Он задумался о чем-то своем. Раздвинул колени, уложил на них большие, наработавшиеся за свой крестьянский век руки и стал глядеть себе под ноги.

Она прижалась спиной к стенке и все глядела на него, не снимая с плеч платка, не расстегивая видавшего виды пальто.

— Чего пригорюнился, — раздался мощный голос Николая. Он держал в руках бутылку с выцветшей наклейкой. — Вона, гляди. — И он поднял руку с приобретением высоко над головой.

— Ты, того, осторожней, — забеспокоился сразу Пилюгин, — разобьешь. Гли-ка, — Пилюгин кивнул в сторону девушки, — попутчица.

Николай наклонился, заглянул ей в лицо:

— Приглашаем вас отпить с нами красненького.

Он поставил на столик бутылку и сказал строго Пилюгину:

— Чего глядишь, достань закусь.

Пилюгин полез в кошелку.

Николай подсел рядышком к девушке. Стал пристально глядеть на нее. Та смутилась.

— Да вы что, дядечка, глядите-то так… — начала было.

— Того и гляжу, что, вижу, с наших ты, девка, мест будешь.

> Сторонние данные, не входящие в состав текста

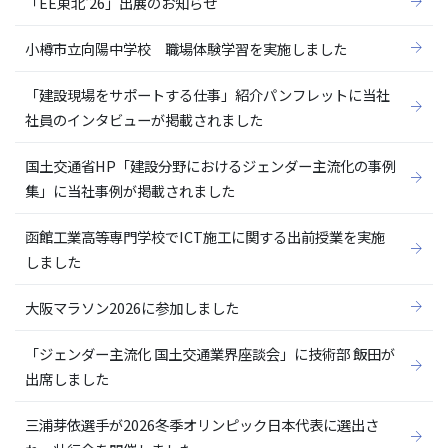
「EE東北'26」出展のお知らせ
小樽市立向陽中学校 職場体験学習を実施しました
「建設現場をサポートする仕事」紹介パンフレットに当社
社員のインタビューが掲載されました
国土交通省HP「建設分野におけるジェンダー主流化の事例
集」に当社事例が掲載されました
函館工業高等専門学校でICT施工に関する出前授業を実施
しました
大阪マラソン2026に参加しました
「ジェンダー主流化 国土交通業界座談会」に技術部 飯田が
出席しました
三浦芽依選手が2026冬季オリンピック日本代表に選出さ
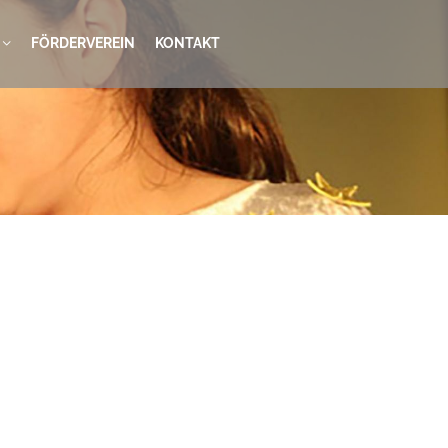
FÖRDERVEREIN
KONTAKT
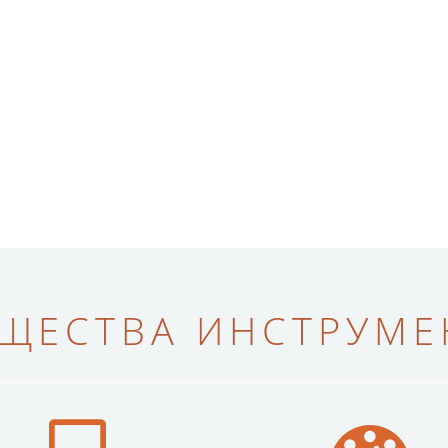
ЩЕСТВА ИНСТРУМЕН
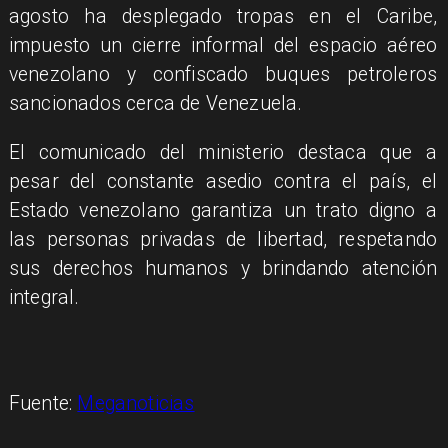
agosto ha desplegado tropas en el Caribe,
impuesto un cierre informal del espacio aéreo
venezolano y confiscado buques petroleros
sancionados cerca de Venezuela.
El comunicado del ministerio destaca que a
pesar del constante asedio contra el país, el
Estado venezolano garantiza un trato digno a
las personas privadas de libertad, respetando
sus derechos humanos y brindando atención
integral.
Fuente:
Meganoticias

Звать-то как?

— Наталья.

— В Москве самой живет, — сообщил Пилюгин, роясь в кошелке, — во как!

— А чего делаешь в Москве-то? — строго спросил Николай. — Лимит, что ли, а?

— Ага.

Пилюгин непонимающе посмотрел на нее, потом на Николая, а тот, почесав затылок и с каким-то сожалением глянув на Наталью, ласково так сказал ей:

— Ну, это ничего, может, чего и получится у тебя. Дай тебе, как говорится… Ну чего ты в угол-то забилась, давай подсаживайся, будем вечерять. Давай, давай… Не робей.

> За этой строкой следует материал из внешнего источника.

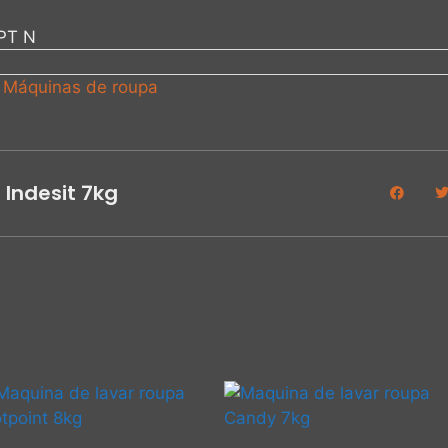
PT N
,
Máquinas de roupa
 Indesit 7kg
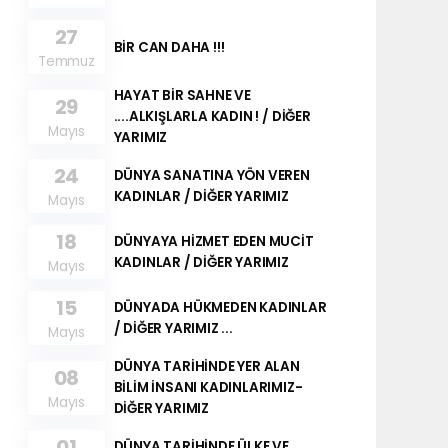
27
BİR CAN DAHA !!!
Temmuz
HAYAT BİR SAHNE VE
29
....ALKIŞLARLA KADIN ! / DİĞER
Mayıs
YARIMIZ
24
DÜNYA SANATINA YÖN VEREN
KADINLAR / DİĞER YARIMIZ
Mayıs
18
DÜNYAYA HİZMET EDEN MUCİT
KADINLAR / DİĞER YARIMIZ
Mayıs
15
DÜNYADA HÜKMEDEN KADINLAR
/ DİĞER YARIMIZ ...
Mayıs
DÜNYA TARİHİNDE YER ALAN
08
BİLİM İNSANI KADINLARIMIZ-
Mayıs
DİĞER YARIMIZ
01
DÜNYA TARİHİNDE ÜLKE VE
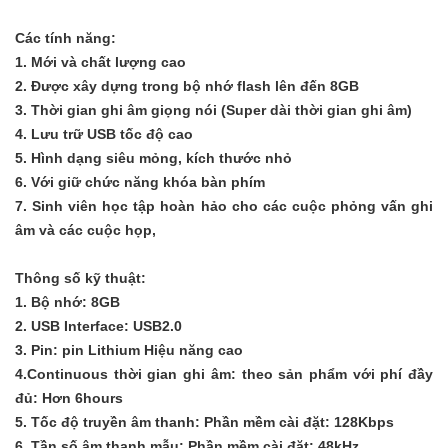
Các tính năng:
1.
Mới và chất lượng cao
2.
Được xây dựng trong bộ nhớ flash lên đến 8GB
3.
Thời gian ghi âm giọng nói (Super dài thời gian ghi âm
)
4.
Lưu trữ USB tốc độ cao
5.
Hình dạng siêu mỏng
, kích thước nhỏ
6.
Với giữ chức năng khóa bàn phím
7.
Sinh viên học tập hoàn hảo cho các cuộc phỏng vấn ghi
âm và các cuộc họp
,
Thông số kỹ thuật:
1.
Bộ nhớ
: 8GB
2.
USB Interface: USB2.0
3.
Pin: pin Lithium Hiệu năng cao
4.Continuous
thời gian ghi âm: theo sản phẩm với phí đầy
đủ: Hơn 6hours
5.
Tốc độ truyền âm thanh
: Phần mềm
cài đặt: 128Kbps
6.
Tần số âm thanh mẫu
: Phần mềm
cài đặt: 48kHz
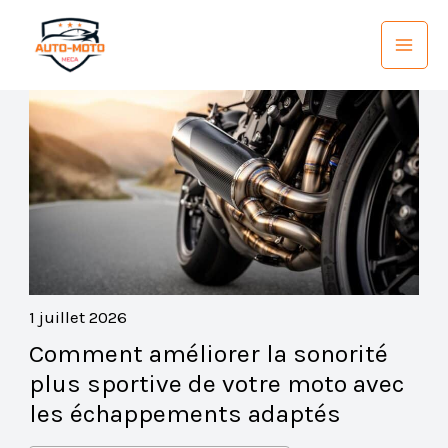
Aller
au
contenu
1 juillet 2026
Comment améliorer la sonorité
plus sportive de votre moto avec
les échappements adaptés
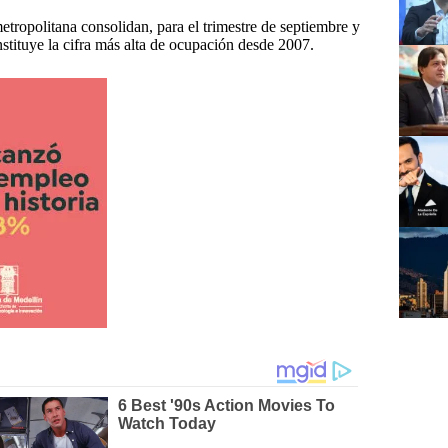
tropolitana consolidan, para el trimestre de septiembre y
tituye la cifra más alta de ocupación desde 2007.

Он схватил ее чемодан и на своих сильных руках поднял его, поставил рядом со своим.

— Так у меня ж там сало да колбаска…

— Так у нас то же самое — наше поешь, свое все целей будет, — потирая руки и присаживаясь к столу, говорил Николай.

Наталья сняла, наконец, пальто, аккуратненько сложила его на верхней полке, поднимаясь на цыпочки, показывая мужикам стройные, раскрасневшиеся с морозу ноги.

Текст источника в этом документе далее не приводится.